Bridging Convex and Nonconvex Optimization in Robust PCA: Noise, Outliers, and Missing Data
This provides stronger statistical support for robust PCA, which is used in various domains, but it is incremental as it builds on existing convex relaxation methods.
The paper tackles robust PCA by improving theoretical guarantees for convex programming in low-rank matrix estimation with noise, outliers, and missing data, showing it achieves near-optimal statistical accuracy in Euclidean and ℓ∞ loss even with a constant fraction of corrupted observations.

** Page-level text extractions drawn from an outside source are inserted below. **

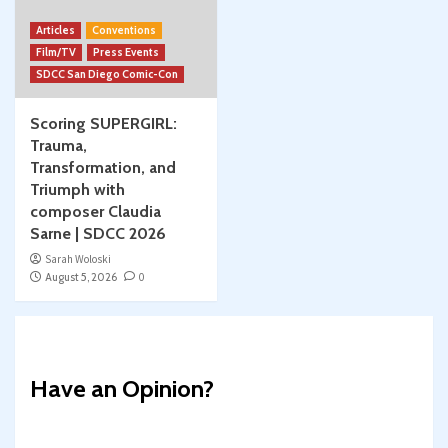
Articles
Conventions
Film/TV
Press Events
SDCC San Diego Comic-Con
Scoring SUPERGIRL:
Trauma,
Transformation, and
Triumph with
composer Claudia
Sarne | SDCC 2026
Sarah Woloski
August 5, 2026
0
Have an Opinion?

This paper delivers improved theoretical guarantees for the convex programming approach in low-rank matrix estimation, in the presence of (1) random noise, (2) gross sparse outliers, and (3) missing data. This problem, often dubbed as robust principal component analysis (robust PCA), finds applications in various domains. Despite the wide applicability of convex relaxation, the available statistical support (particularly the stability analysis vis-à-vis random noise) remains highly suboptimal, which we strengthen in this paper. When the unknown matrix is well-conditioned, incoherent, and of constant rank, we demonstrate that a principled convex program achieves near-optimal statistical accuracy, in terms of both the Euclidean loss and the $\ell_{\infty}$ loss. All of this happens even when nearly a constant fraction of observations are corrupted by outliers with arbitrary magnitudes. The key analysis idea lies in bridging the convex program in use and an auxiliary nonconvex optimization algorithm, and hence the title of this paper.